Exercise
Write out every entry precisely as given, leaving the pictures out.

Data excerpts
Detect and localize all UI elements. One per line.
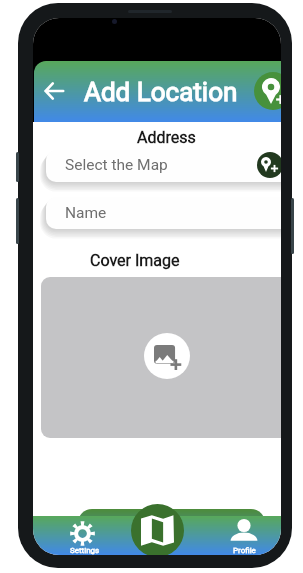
button[interactable]: Add cover image	[41, 277, 281, 438]
staticText: Select the Map	[65, 156, 168, 174]
staticText: Address	[137, 128, 196, 147]
staticText: Add Location	[84, 77, 238, 107]
staticText: Cover Image	[90, 251, 180, 270]
button[interactable]: Back	[44, 81, 64, 101]
button[interactable]: Open map	[254, 72, 281, 110]
staticText: Profile	[233, 546, 256, 555]
button[interactable]: Add location pin	[257, 152, 281, 178]
button[interactable]	[224, 518, 264, 554]
staticText: Settings	[70, 546, 100, 555]
button[interactable]	[46, 197, 281, 229]
button[interactable]: Pick image	[144, 333, 190, 379]
button[interactable]	[64, 518, 104, 554]
button[interactable]: Map	[131, 504, 184, 555]
staticText: Name	[65, 204, 107, 222]
button[interactable]	[46, 150, 281, 182]
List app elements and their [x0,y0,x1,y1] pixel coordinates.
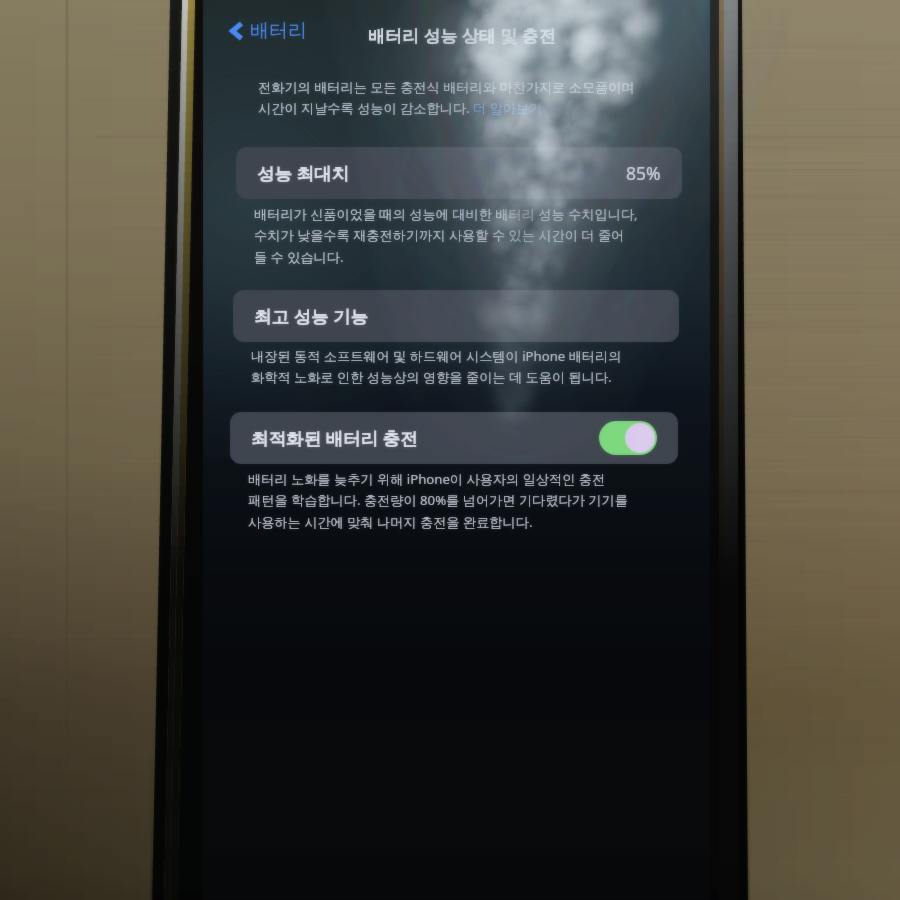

Response to this exercise
Detect and localize all UI elements. One per line.
button[interactable]: Add cover image	[41, 277, 281, 438]
staticText: Select the Map	[65, 156, 168, 174]
staticText: Address	[137, 128, 196, 147]
staticText: Add Location	[84, 77, 238, 107]
staticText: Cover Image	[90, 251, 180, 270]
button[interactable]: Back	[44, 81, 64, 101]
button[interactable]: Open map	[254, 72, 281, 110]
staticText: Profile	[233, 546, 256, 555]
button[interactable]: Add location pin	[257, 152, 281, 178]
button[interactable]	[224, 518, 264, 554]
staticText: Settings	[70, 546, 100, 555]
button[interactable]	[46, 197, 281, 229]
button[interactable]: Pick image	[144, 333, 190, 379]
button[interactable]	[64, 518, 104, 554]
button[interactable]: Map	[131, 504, 184, 555]
staticText: Name	[65, 204, 107, 222]
button[interactable]	[46, 150, 281, 182]
List app elements and their [x0,y0,x1,y1] pixel coordinates.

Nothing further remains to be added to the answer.